======== AVAILABLE RECORDS
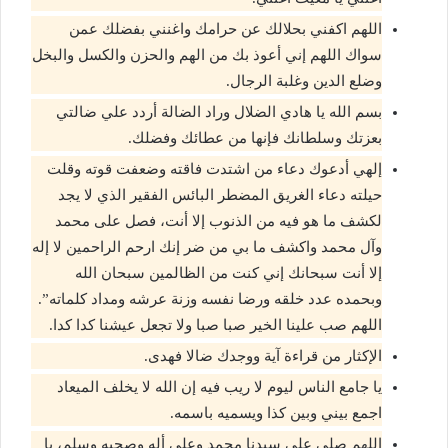
اللهم اكفني بحلالك عن حرامك واغنني بفضلك عمن
سواك اللهم إني أعوذ بك من الهم والحزن والكسل والبخل
وضلع الدين وغلبة الرجال.
بسم الله يا هادي الضلال وراد الضالة أردد علي ضالتي
بعزتك وسلطانك فإنها من عطائك وفضلك.
إلهي أدعوك دعاء من اشتدت فاقته وضعفت قوته وقلت
حيلته دعاء الغريق المضطر البائس الفقير الذي لا يجد
لكشف ما هو فيه من الذنوب إلا أنت، فصل على محمد
وآل محمد واكشف ما بي من ضر إنك ارحم الراحمين لا إله
إلا أنت سبحانك إني كنت من الظالمين سبحان الله
وبحمده عدد خلقه ورضا نفسه وزنة عرشه ومداد كلماته”.
اللهم صب علينا الخير صبا صبا ولا تجعل عيشنا كدا كدا.
الإكثار من قراءة آية ووجدك ضالا فهدى.
يا جامع الناس ليوم لا ريب فيه إن الله لا يخلف الميعاد
اجمع بيني وبين كذا ويسميه باسمه.
اللهم صلي على سيدنا محمد وعلى أله وصحبه وسلم، يا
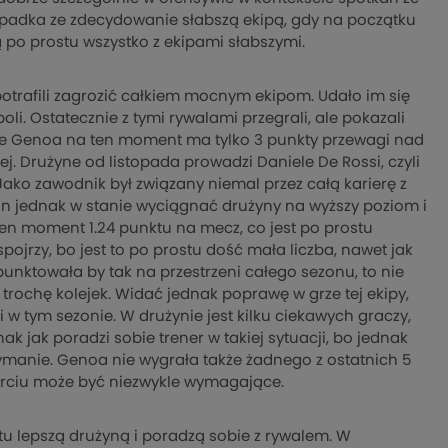
a wpadka ze zdecydowanie słabszą ekipą, gdy na początku
ą po prostu wszystko z ekipami słabszymi.
potrafili zagrozić całkiem mocnym ekipom. Udało im się
oli. Ostatecznie z tymi rywalami przegrali, ale pokazali
 że Genoa na ten moment ma tylko 3 punkty przewagi nad
ej. Drużyne od listopada prowadzi Daniele De Rossi, czyli
 Jako zawodnik był związany niemal przez całą karierę z
 on jednak w stanie wyciągnać drużyny na wyższy poziom i
en moment 1.24 punktu na mecz, co jest po prostu
pojrzy, bo jest to po prostu dość mała liczba, nawet jak
unktowała by tak na przestrzeni całego sezonu, to nie
e trochę kolejek. Widać jednak poprawę w grze tej ekipy,
i w tym sezonie. W drużynie jest kilku ciekawych graczy,
 jak poradzi sobie trener w takiej sytuacji, bo jednak
ymanie. Genoa nie wygrała także żadnego z ostatnich 5
arciu może być niezwykle wymagające.
tu lepszą drużyną i poradzą sobie z rywalem. W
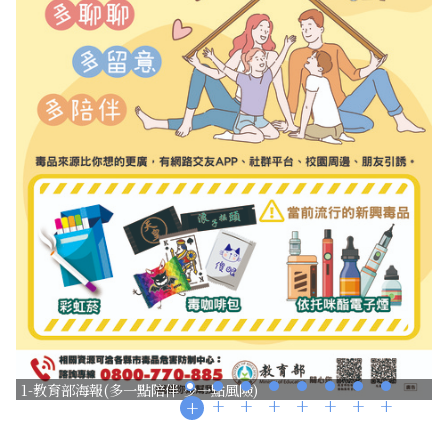
1-教育部海報(多一點陪伴 少一點風險)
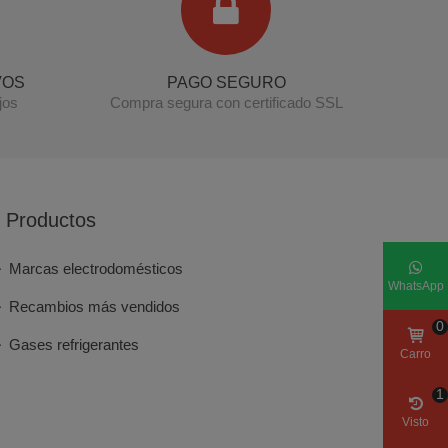
Módulo electrónico lavadora VESTEL
(22121066)
VOS
PAGO SEGURO
jos
Compra segura con certificado SSL
Productos
Marcas electrodomésticos
WhatsApp
Recambios más vendidos
0
Gases refrigerantes
Carro
1
Visto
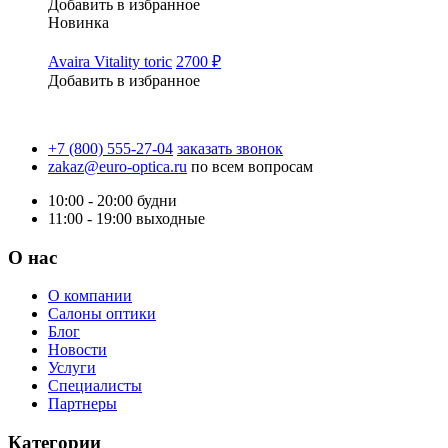
Добавить в избранное
Новинка
Avaira Vitality toric
2700 ₽
Добавить в избранное
+7 (800) 555-27-04
заказать звонок
zakaz@euro-optica.ru
по всем вопросам
10:00 - 20:00
будни
11:00 - 19:00
выходные
О нас
О компании
Салоны оптики
Блог
Новости
Услуги
Специалисты
Партнеры
Категории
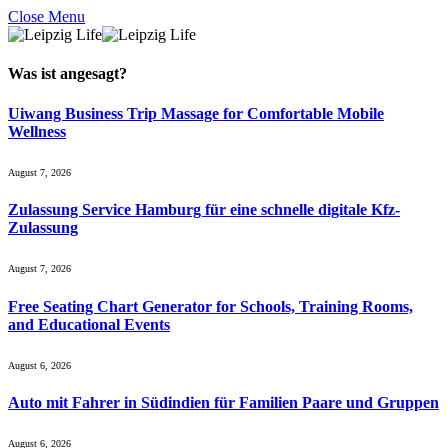
Close Menu
Was ist
angesagt
?
Uiwang Business Trip Massage for Comfortable Mobile
Wellness
August 7, 2026
Zulassung Service Hamburg für eine schnelle digitale Kfz-
Zulassung
August 7, 2026
Free Seating Chart Generator for Schools, Training Rooms,
and Educational Events
August 6, 2026
Auto mit Fahrer in Südindien für Familien Paare und Gruppen
August 6, 2026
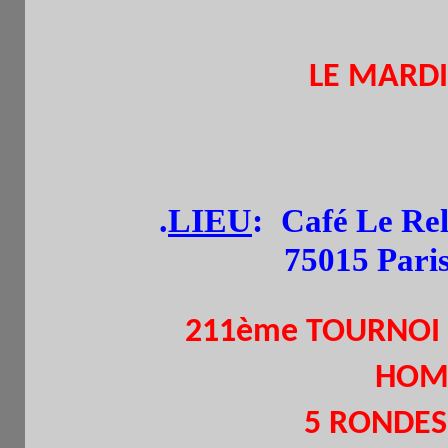
LE MARDI
(de 
.
LIEU
:
Café Le Rel
75015 Pari
211ème TOURNOI
HOM
5 RONDES.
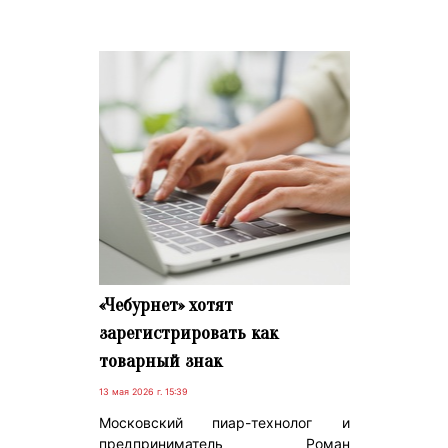
«Чебурнет» хотят
зарегистрировать как
товарный знак
13 мая 2026 г. 15:39
Московский пиар-технолог и
предприниматель Роман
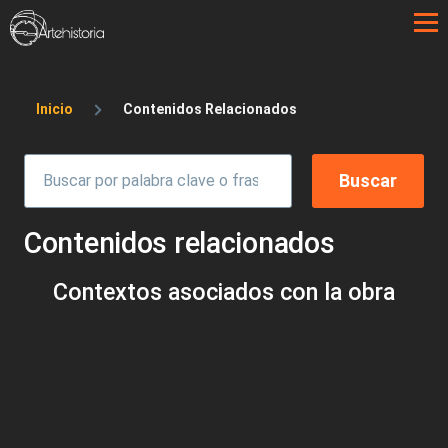
Pasar al contenido principal
Sobrescribir enlaces de ayuda a la 
Inicio
Contenidos Relacionados
Contenidos relacionados
Contextos asociados con la obra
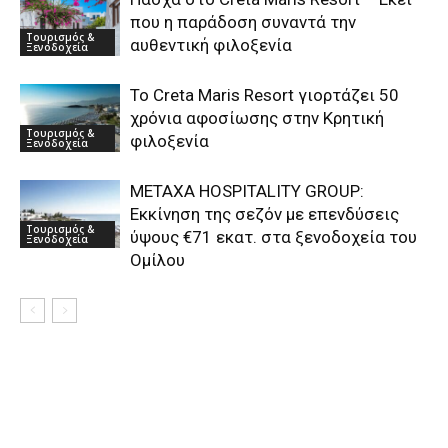
που η παράδοση συναντά την
Τουρισμός &
αυθεντική φιλοξενία
Ξενοδοχεία
Το Creta Maris Resort γιορτάζει 50
χρόνια αφοσίωσης στην Κρητική
Τουρισμός &
φιλοξενία
Ξενοδοχεία
METAXA HOSPITALITY GROUP:
Εκκίνηση της σεζόν με επενδύσεις
Τουρισμός &
ύψους €71 εκατ. στα ξενοδοχεία του
Ξενοδοχεία
Ομίλου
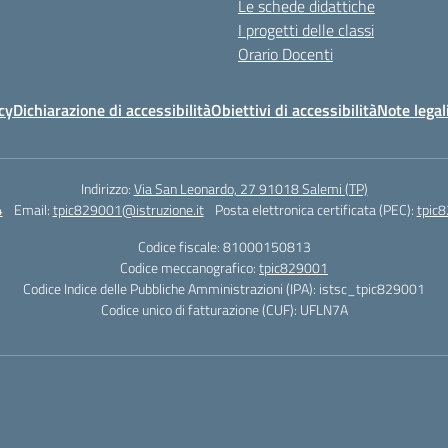
Le schede didattiche
I progetti delle classi
Orario Docenti
cy
Dichiarazione di accessibilità
Obiettivi di accessibilità
Note legal
Indirizzo:
Via San Leonardo, 27 91018 Salemi (TP)
4
Email:
tpic829001@istruzione.it
Posta elettronica certificata (PEC):
tpic8
Codice fiscale: 81000150813
Codice meccanografico:
tpic829001
Codice Indice delle Pubbliche Amministrazioni (IPA): istsc_tpic829001
Codice unico di fatturazione (CUF): UFLN7A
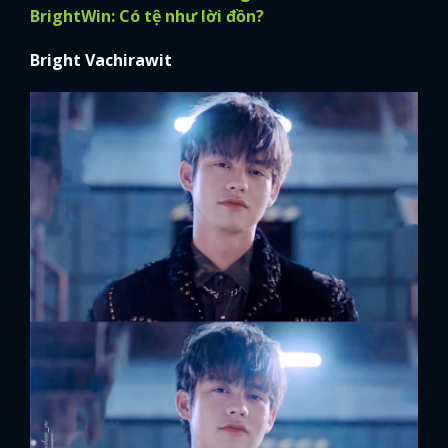
BrightWin: Có tệ như lời đồn?
Bright Vachirawit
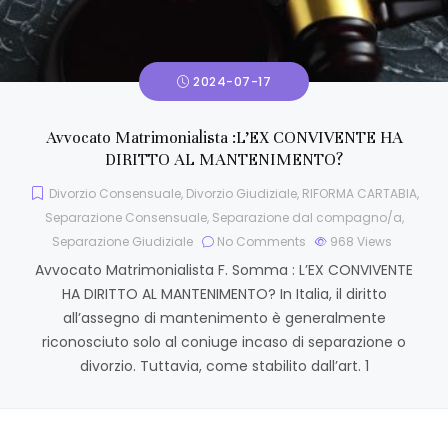
2024-07-17
Avvocato Matrimonialista :L’EX CONVIVENTE HA
DIRITTO AL MANTENIMENTO?
Divorzio Consensuale
,
Divorzio Giudiziale
,
RIFORMA CARTABIA
,
Separazione Consensuale
,
Separazione dal compagno/a
,
Separazione Giudiziale
No Comments
968
Views
Avvocato Matrimonialista F. Somma : L’EX CONVIVENTE
HA DIRITTO AL MANTENIMENTO? In Italia, il diritto
all’assegno di mantenimento è generalmente
riconosciuto solo al coniuge incaso di separazione o
divorzio. Tuttavia, come stabilito dall’art. 1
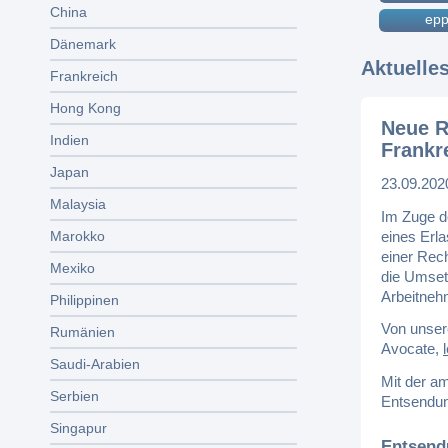
China
epp
Dänemark
Aktuelle
Frankreich
Hong Kong
Neue R
Indien
Frankr
Japan
23.09.202
Malaysia
Im Zuge d
eines Erl
Marokko
einer Rec
Mexiko
die Umset
Arbeitneh
Philippinen
Von unser
Rumänien
Avocate,
Saudi-Arabien
Mit der am
Serbien
Entsendun
Singapur
Entsend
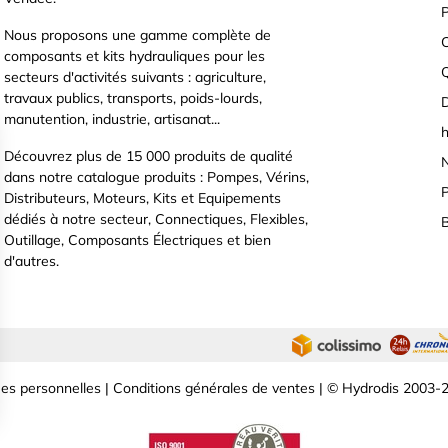
P
Nous proposons une gamme complète de
C
composants et kits hydrauliques pour les
secteurs d'activités suivants : agriculture,
travaux publics, transports, poids-lourds,
D
manutention, industrie, artisanat...
h
Découvrez plus de 15 000 produits de qualité
N
dans notre catalogue produits : Pompes, Vérins,
P
Distributeurs, Moteurs, Kits et Equipements
dédiés à notre secteur, Connectiques, Flexibles,
B
Outillage, Composants Électriques et bien
d'autres.
es personnelles
|
Conditions générales de ventes
| © Hydrodis 2003-2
================
# PROBLEM TO SOLVE:
An exact copy of the entries above is required; pictures are not part of it.

# RESPONSE AREA:
اللهم اكفني بحلالك عن حرامك واغنني بفضلك عمن
سواك اللهم إني أعوذ بك من الهم والحزن والكسل والبخل
وضلع الدين وغلبة الرجال.
بسم الله يا هادي الضلال وراد الضالة أردد علي ضالتي
بعزتك وسلطانك فإنها من عطائك وفضلك.
إلهي أدعوك دعاء من اشتدت فاقته وضعفت قوته وقلت
حيلته دعاء الغريق المضطر البائس الفقير الذي لا يجد
لكشف ما هو فيه من الذنوب إلا أنت، فصل على محمد
وآل محمد واكشف ما بي من ضر إنك ارحم الراحمين لا إله
إلا أنت سبحانك إني كنت من الظالمين سبحان الله
وبحمده عدد خلقه ورضا نفسه وزنة عرشه ومداد كلماته”.
اللهم صب علينا الخير صبا صبا ولا تجعل عيشنا كدا كدا.
الإكثار من قراءة آية ووجدك ضالا فهدى.
يا جامع الناس ليوم لا ريب فيه إن الله لا يخلف الميعاد
اجمع بيني وبين كذا ويسميه باسمه.
اللهم صلي على سيدنا محمد وعلى أله وصحبه وسلم، يا
a wpadka ze zdecydowanie słabszą ekipą, gdy na początku
ą po prostu wszystko z ekipami słabszymi.
potrafili zagrozić całkiem mocnym ekipom. Udało im się
oli. Ostatecznie z tymi rywalami przegrali, ale pokazali
 że Genoa na ten moment ma tylko 3 punkty przewagi nad
ej. Drużyne od listopada prowadzi Daniele De Rossi, czyli
 Jako zawodnik był związany niemal przez całą karierę z
 on jednak w stanie wyciągnać drużyny na wyższy poziom i
en moment 1.24 punktu na mecz, co jest po prostu
pojrzy, bo jest to po prostu dość mała liczba, nawet jak
unktowała by tak na przestrzeni całego sezonu, to nie
e trochę kolejek. Widać jednak poprawę w grze tej ekipy,
i w tym sezonie. W drużynie jest kilku ciekawych graczy,
 jak poradzi sobie trener w takiej sytuacji, bo jednak
ymanie. Genoa nie wygrała także żadnego z ostatnich 5
arciu może być niezwykle wymagające.
tu lepszą drużyną i poradzą sobie z rywalem. W
1-教育部海報(多一點陪伴 少一點風險)
Módulo electrónico lavadora VESTEL
(22121066)
VOS
PAGO SEGURO
jos
Compra segura con certificado SSL
Productos
Marcas electrodomésticos
WhatsApp
Recambios más vendidos
0
Gases refrigerantes
Carro
1
Visto
Добавить в избранное
Новинка
Avaira Vitality toric
2700 ₽
Добавить в избранное
+7 (800) 555-27-04
заказать звонок
zakaz@euro-optica.ru
по всем вопросам
10:00 - 20:00
будни
11:00 - 19:00
выходные
О нас
О компании
Салоны оптики
Блог
Новости
Услуги
Специалисты
Партнеры
Категории
Close Menu
Was ist
angesagt
?
Uiwang Business Trip Massage for Comfortable Mobile
Wellness
August 7, 2026
Zulassung Service Hamburg für eine schnelle digitale Kfz-
Zulassung
August 7, 2026
Free Seating Chart Generator for Schools, Training Rooms,
and Educational Events
August 6, 2026
Auto mit Fahrer in Südindien für Familien Paare und Gruppen
August 6, 2026
LE MARDI
(de 
.
LIEU
:
Café Le Rel
75015 Pari
211ème TOURNOI
HOM
5 RONDES.
«Чебурнет» хотят
зарегистрировать как
товарный знак
13 мая 2026 г. 15:39
Московский пиар-технолог и
предприниматель Роман
Pasar al contenido principal
Sobrescribir enlaces de ayuda a la 
Inicio
Contenidos Relacionados
Contenidos relacionados
Contextos asociados con la obra
που η παράδοση συναντά την
Τουρισμός &
αυθεντική φιλοξενία
Ξενοδοχεία
Το Creta Maris Resort γιορτάζει 50
χρόνια αφοσίωσης στην Κρητική
Τουρισμός &
φιλοξενία
Ξενοδοχεία
METAXA HOSPITALITY GROUP:
Εκκίνηση της σεζόν με επενδύσεις
Τουρισμός &
ύψους €71 εκατ. στα ξενοδοχεία του
Ξενοδοχεία
Ομίλου
Le schede didattiche
I progetti delle classi
Orario Docenti
cy
Dichiarazione di accessibilità
Obiettivi di accessibilità
Note legal
Indirizzo:
Via San Leonardo, 27 91018 Salemi (TP)
4
Email:
tpic829001@istruzione.it
Posta elettronica certificata (PEC):
tpic8
Codice fiscale: 81000150813
Codice meccanografico:
tpic829001
Codice Indice delle Pubbliche Amministrazioni (IPA): istsc_tpic829001
Codice unico di fatturazione (CUF): UFLN7A
BrightWin: Có tệ như lời đồn?
Bright Vachirawit
2024-07-17
Avvocato Matrimonialista :L’EX CONVIVENTE HA
DIRITTO AL MANTENIMENTO?
Divorzio Consensuale
,
Divorzio Giudiziale
,
RIFORMA CARTABIA
,
Separazione Consensuale
,
Separazione dal compagno/a
,
Separazione Giudiziale
No Comments
968
Views
Avvocato Matrimonialista F. Somma : L’EX CONVIVENTE
HA DIRITTO AL MANTENIMENTO? In Italia, il diritto
all’assegno di mantenimento è generalmente
riconosciuto solo al coniuge incaso di separazione o
divorzio. Tuttavia, come stabilito dall’art. 1
China
epp
Dänemark
Aktuelle
Frankreich
Hong Kong
Neue R
Indien
Frankr
Japan
23.09.202
Malaysia
Im Zuge d
eines Erl
Marokko
einer Rec
Mexiko
die Umset
Arbeitneh
Philippinen
Von unser
Rumänien
Avocate,
Saudi-Arabien
Mit der am
Serbien
Entsendun
Singapur
Entsend
P
Nous proposons une gamme complète de
C
composants et kits hydrauliques pour les
secteurs d'activités suivants : agriculture,
travaux publics, transports, poids-lourds,
D
manutention, industrie, artisanat...
h
Découvrez plus de 15 000 produits de qualité
N
dans notre catalogue produits : Pompes, Vérins,
P
Distributeurs, Moteurs, Kits et Equipements
dédiés à notre secteur, Connectiques, Flexibles,
B
Outillage, Composants Électriques et bien
d'autres.
es personnelles
|
Conditions générales de ventes
| © Hydrodis 2003-2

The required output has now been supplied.